After conducting surveys on how people were finding out about his weekly events, Gleason learned 96 percent of respondents discovered them through Facebook. 

“You get a big block of money to spend on advertising, newspapers, radio,” Gleason says. “After seeing the surveys, I said, ‘why in this given year am I spending $40,000 on radio and nothing on events?’ So I reversed the two.” 

Gleason took all the money from his advertising budget and reinvested it into community events, hoping to attract more visitors to the stores left standing.

Outreach to charities
Gleason is no stranger to the nonprofit world. Before joining the mall, Gleason was CEO and president of Run For Life Inc., a national nonprofit children’s health organization. The organization created and designed races all across the state to promote physically healthy lifestyles for children. 

Though he enjoyed his charity work, Gleason says his work put a strain on his family’s finances. “I was helping hundreds of thousands of kids, but at the end of the day I wasn’t feeding my own,” Gleason says. Run For Life dissolved in 2013.

In an effort to continue his philanthropic mantra, Gleason opened the community room at Fingerlakes Mall for nonprofits to hold events free of charge. “My policy is always to be tax free and rent free for 501(c)(3) nonprofits; that’s the background I came from,” Gleason says. “People always nickel and dimed me to death.” 

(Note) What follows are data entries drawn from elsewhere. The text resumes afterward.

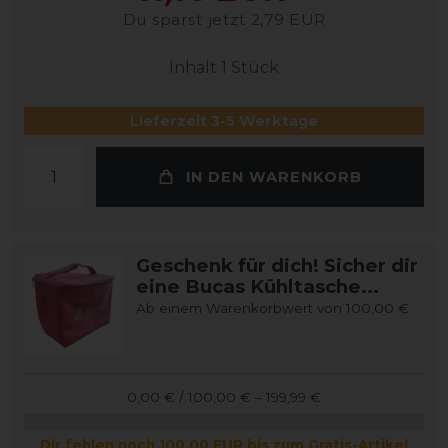
Du sparst jetzt 2,79 EUR
Inhalt
1
Stück
Lieferzeit 3-5 Werktage
IN DEN WARENKORB
Geschenk für dich! Sicher dir
eine Bucas Kühltasche...
Ab einem Warenkorbwert von 100,00 €
0,00 € / 100,00 € – 199,99 €
Dir fehlen noch 100,00 EUR bis zum Gratis-Artikel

In just two years, the mall has gone from helping five charities to more than 60. Even if these charities are not paying for the community room, they are helping bring in foot traffic. Drawing people in is half the battle, Gleason notes.

Next steps
Free events and local businesses are just the beginning for Fingerlakes Mall. By 2020, Gleason and Patterson expect a mixed-use facility that will draw in the Finger Lakes population. Both men say they are talking to a national grocery store chain about a potential anchor spot and also speaking to a dozen national businesses that they hope to close on deals with in the upcoming years. 

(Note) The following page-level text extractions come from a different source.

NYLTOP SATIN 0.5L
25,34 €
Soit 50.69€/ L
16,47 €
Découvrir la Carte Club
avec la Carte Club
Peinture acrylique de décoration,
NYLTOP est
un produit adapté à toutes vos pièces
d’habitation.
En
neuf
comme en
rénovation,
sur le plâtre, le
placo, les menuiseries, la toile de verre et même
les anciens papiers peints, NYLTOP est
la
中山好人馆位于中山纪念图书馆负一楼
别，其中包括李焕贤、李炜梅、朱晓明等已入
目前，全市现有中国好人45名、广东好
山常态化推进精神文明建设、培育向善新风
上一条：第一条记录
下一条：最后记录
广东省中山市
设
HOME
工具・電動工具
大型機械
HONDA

“All the malls are going through a tough time; we want to be different,” Patterson says. “We are in the conceptual stage but want to possibly be a high residential area or a senior service mixed-use facility.” Incorporating doctors’ offices, residential areas, and a grocery store are all in the plan and will guide the mall toward a comprehensive center. 

Another development that will hopefully increase foot traffic at Fingerlakes Mall and sales at its retailers is the Lago Resort & Casino under construction nearby. The Lago Resort & Casino, just 14 miles away in Tyre, is on track to open in the first half of 2017, according to its website. Patterson says Fingerlakes Mall should benefit. “The casino will bring new people,” Patterson says. “They will drive right by us and have to stop.”

The $425 million casino will host a “207-room hotel, spa, multiple restaurants and lounges featuring local fare” according to its website. With a new attraction coming to the Finger Lakes region, Patterson is positive it can only be good news for the mall.

Reinventing the Fingerlakes Mall will take time, but that’s fine with Gleason. “I have a drive probably that no one else has in the world. Other people see issues as roadblocks; I see them as opportunities.”